YOUR OBJECTIVE
For each line of the listing below that contains the string "saya", copy the line.
== == ==
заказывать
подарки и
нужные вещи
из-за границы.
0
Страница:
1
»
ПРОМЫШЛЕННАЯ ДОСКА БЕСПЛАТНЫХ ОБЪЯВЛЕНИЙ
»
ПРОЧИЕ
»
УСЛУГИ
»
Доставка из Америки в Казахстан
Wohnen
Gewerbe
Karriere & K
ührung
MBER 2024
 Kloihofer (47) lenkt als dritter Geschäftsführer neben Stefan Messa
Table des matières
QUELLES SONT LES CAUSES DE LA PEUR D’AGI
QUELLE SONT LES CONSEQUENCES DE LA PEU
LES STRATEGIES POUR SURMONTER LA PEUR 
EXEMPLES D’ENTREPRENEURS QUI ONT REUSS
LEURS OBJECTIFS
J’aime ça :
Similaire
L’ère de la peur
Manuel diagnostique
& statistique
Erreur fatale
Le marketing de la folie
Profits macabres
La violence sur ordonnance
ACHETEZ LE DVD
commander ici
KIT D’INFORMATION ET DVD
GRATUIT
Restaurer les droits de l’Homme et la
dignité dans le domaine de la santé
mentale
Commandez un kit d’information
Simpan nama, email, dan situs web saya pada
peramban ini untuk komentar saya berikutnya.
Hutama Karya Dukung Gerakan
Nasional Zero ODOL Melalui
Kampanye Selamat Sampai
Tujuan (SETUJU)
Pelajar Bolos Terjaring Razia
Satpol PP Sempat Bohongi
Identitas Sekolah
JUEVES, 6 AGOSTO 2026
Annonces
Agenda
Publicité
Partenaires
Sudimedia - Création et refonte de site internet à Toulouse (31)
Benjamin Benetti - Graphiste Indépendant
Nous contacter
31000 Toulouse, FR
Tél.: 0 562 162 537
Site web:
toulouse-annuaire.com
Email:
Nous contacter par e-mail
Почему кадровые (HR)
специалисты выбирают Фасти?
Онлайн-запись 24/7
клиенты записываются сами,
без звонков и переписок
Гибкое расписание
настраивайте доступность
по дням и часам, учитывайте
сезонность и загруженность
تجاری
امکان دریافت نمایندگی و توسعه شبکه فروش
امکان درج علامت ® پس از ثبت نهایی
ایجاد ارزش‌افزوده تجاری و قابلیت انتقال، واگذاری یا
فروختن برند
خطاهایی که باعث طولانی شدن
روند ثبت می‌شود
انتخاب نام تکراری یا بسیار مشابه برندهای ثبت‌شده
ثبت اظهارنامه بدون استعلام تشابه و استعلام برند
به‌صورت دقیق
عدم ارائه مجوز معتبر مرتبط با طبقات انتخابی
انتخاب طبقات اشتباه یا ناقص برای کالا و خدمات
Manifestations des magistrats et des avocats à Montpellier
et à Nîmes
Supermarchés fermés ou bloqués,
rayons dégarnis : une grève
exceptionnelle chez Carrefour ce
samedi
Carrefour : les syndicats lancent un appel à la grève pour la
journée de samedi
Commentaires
== == ==
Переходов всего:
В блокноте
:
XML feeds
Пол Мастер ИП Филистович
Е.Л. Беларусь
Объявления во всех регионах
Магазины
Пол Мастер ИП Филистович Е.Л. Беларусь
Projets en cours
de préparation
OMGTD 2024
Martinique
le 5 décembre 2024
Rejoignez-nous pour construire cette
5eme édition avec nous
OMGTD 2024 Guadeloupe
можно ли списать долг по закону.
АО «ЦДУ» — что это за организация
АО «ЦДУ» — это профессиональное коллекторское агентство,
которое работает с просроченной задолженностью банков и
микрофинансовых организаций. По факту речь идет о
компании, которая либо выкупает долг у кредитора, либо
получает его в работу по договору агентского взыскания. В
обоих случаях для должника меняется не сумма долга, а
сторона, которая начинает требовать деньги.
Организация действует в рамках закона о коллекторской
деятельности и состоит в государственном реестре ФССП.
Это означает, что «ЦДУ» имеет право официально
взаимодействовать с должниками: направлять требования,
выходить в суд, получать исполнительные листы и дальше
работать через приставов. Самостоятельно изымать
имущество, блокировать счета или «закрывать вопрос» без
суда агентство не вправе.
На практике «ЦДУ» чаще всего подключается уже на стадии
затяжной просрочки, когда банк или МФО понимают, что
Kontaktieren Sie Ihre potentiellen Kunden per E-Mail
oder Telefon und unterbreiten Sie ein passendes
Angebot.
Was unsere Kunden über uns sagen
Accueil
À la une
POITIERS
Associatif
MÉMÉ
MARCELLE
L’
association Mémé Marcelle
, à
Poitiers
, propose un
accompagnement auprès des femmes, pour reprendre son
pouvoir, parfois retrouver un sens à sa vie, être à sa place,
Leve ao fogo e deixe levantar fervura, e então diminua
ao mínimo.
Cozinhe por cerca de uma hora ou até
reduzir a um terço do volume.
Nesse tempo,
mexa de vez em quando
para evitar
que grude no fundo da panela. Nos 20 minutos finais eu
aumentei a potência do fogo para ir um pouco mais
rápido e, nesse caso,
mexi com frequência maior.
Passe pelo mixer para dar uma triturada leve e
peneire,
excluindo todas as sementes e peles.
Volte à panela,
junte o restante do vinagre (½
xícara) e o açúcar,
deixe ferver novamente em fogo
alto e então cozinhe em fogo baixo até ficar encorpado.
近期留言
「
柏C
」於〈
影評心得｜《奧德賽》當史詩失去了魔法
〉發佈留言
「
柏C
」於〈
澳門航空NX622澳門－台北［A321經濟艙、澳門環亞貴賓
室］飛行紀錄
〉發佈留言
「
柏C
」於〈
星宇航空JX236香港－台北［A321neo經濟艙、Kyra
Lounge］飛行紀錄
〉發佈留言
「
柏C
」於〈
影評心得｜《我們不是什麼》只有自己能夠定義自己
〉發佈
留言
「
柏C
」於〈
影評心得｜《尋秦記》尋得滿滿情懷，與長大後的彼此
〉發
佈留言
== == ==
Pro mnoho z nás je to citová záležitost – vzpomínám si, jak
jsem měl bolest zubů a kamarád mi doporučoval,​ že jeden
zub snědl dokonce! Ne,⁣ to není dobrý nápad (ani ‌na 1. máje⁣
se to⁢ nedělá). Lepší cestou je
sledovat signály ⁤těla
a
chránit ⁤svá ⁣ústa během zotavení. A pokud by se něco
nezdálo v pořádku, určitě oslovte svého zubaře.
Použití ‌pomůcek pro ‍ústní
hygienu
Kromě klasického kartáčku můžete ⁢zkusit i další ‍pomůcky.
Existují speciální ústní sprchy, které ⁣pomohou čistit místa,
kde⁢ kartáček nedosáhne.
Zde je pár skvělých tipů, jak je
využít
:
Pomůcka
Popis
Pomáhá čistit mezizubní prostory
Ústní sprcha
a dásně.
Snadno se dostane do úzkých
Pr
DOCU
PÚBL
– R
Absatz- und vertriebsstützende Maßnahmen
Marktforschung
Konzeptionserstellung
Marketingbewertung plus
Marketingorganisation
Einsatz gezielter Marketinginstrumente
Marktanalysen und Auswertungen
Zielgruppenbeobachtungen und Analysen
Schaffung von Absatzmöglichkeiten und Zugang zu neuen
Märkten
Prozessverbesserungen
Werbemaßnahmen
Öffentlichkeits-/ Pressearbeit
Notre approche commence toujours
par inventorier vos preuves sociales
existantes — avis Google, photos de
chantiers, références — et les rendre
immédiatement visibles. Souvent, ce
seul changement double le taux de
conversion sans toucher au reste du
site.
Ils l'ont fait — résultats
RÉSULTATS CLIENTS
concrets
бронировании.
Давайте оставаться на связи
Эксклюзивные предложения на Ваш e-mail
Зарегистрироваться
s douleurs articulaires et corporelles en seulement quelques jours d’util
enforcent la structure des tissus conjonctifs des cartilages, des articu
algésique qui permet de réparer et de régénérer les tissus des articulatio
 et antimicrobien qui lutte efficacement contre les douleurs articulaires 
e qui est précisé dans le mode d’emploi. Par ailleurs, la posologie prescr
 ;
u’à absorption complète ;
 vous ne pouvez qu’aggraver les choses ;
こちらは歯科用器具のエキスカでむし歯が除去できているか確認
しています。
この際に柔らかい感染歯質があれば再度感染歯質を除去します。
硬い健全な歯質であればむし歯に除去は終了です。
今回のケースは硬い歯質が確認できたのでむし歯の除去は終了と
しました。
== == ==
REPLY
Simpan nama, email, dan situs web saya pada
peramban ini untuk komentar saya berikutnya.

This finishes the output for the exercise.